* **Your instructions**
Two lines below mark the span: the one containing "[Read: A Guide" and the one containing "Manufacturing (22, 2341)". Set down both, plus every line between, exactly as they stand, and nothing else.

* **Data provided**
***

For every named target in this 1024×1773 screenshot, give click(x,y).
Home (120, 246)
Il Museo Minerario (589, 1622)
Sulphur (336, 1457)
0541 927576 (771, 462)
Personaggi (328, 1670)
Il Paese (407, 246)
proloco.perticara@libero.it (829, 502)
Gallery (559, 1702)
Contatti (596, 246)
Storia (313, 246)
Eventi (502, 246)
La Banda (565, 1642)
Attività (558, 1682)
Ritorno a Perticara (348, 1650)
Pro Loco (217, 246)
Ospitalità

***

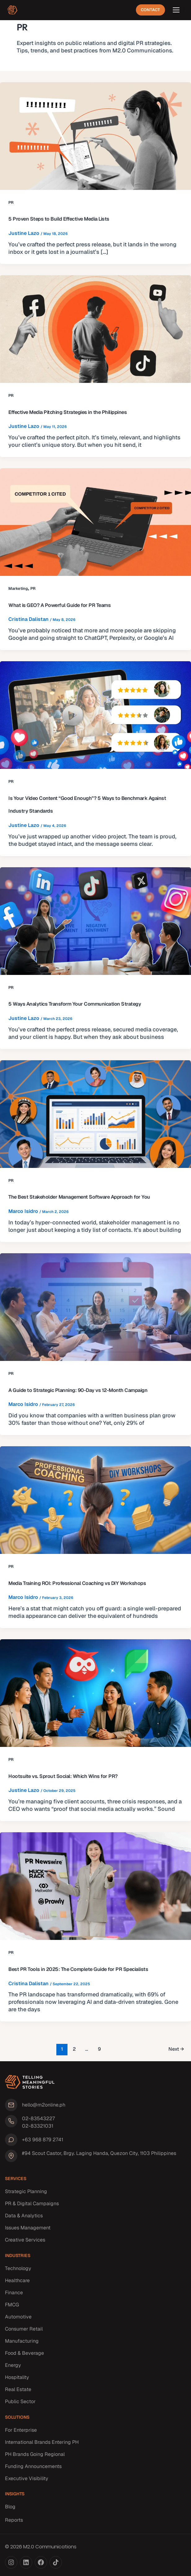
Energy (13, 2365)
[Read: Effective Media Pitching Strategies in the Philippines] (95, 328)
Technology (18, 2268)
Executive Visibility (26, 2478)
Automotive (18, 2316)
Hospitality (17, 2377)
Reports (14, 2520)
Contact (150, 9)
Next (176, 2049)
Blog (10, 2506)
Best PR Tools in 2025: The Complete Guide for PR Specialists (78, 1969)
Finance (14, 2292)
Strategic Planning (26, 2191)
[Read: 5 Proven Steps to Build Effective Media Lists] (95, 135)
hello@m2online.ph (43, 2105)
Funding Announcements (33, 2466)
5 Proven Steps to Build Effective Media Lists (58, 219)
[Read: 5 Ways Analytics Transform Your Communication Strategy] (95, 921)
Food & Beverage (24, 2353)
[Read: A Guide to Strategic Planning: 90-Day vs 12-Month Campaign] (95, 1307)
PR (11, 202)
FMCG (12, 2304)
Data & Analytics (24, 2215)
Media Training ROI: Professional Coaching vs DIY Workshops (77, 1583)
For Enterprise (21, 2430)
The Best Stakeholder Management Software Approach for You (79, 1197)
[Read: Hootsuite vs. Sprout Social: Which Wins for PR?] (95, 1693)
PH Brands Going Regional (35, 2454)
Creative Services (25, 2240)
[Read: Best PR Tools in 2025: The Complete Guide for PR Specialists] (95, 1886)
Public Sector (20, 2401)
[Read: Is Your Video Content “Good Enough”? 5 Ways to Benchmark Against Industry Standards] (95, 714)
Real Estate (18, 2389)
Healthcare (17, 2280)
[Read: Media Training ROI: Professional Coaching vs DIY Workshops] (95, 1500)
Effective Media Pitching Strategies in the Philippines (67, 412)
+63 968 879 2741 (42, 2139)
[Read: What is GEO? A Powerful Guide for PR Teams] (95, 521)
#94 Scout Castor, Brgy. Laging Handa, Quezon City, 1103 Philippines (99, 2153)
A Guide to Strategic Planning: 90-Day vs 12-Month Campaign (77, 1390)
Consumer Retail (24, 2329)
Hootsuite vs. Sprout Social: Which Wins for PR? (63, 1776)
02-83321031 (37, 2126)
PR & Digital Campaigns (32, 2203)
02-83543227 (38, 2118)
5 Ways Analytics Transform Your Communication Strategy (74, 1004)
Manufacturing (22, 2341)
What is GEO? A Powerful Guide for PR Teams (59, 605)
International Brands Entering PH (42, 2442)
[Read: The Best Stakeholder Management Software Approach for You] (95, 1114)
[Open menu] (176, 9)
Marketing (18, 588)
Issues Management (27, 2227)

***

* **Result below**
[Read: A Guide to Strategic Planning: 90-Day vs 12-Month Campaign] (95, 1307)
PR (11, 202)
FMCG (12, 2304)
Data & Analytics (24, 2215)
Media Training ROI: Professional Coaching vs DIY Workshops (77, 1583)
For Enterprise (21, 2430)
The Best Stakeholder Management Software Approach for You (79, 1197)
[Read: Hootsuite vs. Sprout Social: Which Wins for PR?] (95, 1693)
PH Brands Going Regional (35, 2454)
Creative Services (25, 2240)
[Read: Best PR Tools in 2025: The Complete Guide for PR Specialists] (95, 1886)
Public Sector (20, 2401)
[Read: Is Your Video Content “Good Enough”? 5 Ways to Benchmark Against Industry Standards] (95, 714)
Real Estate (18, 2389)
Healthcare (17, 2280)
[Read: Media Training ROI: Professional Coaching vs DIY Workshops] (95, 1500)
Effective Media Pitching Strategies in the Philippines (67, 412)
+63 968 879 2741 (42, 2139)
[Read: What is GEO? A Powerful Guide for PR Teams] (95, 521)
#94 Scout Castor, Brgy. Laging Handa, Quezon City, 1103 Philippines (99, 2153)
A Guide to Strategic Planning: 90-Day vs 12-Month Campaign (77, 1390)
Consumer Retail (24, 2329)
Hootsuite vs. Sprout Social: Which Wins for PR? (63, 1776)
02-83321031 (37, 2126)
PR & Digital Campaigns (32, 2203)
02-83543227 (38, 2118)
5 Ways Analytics Transform Your Communication Strategy (74, 1004)
Manufacturing (22, 2341)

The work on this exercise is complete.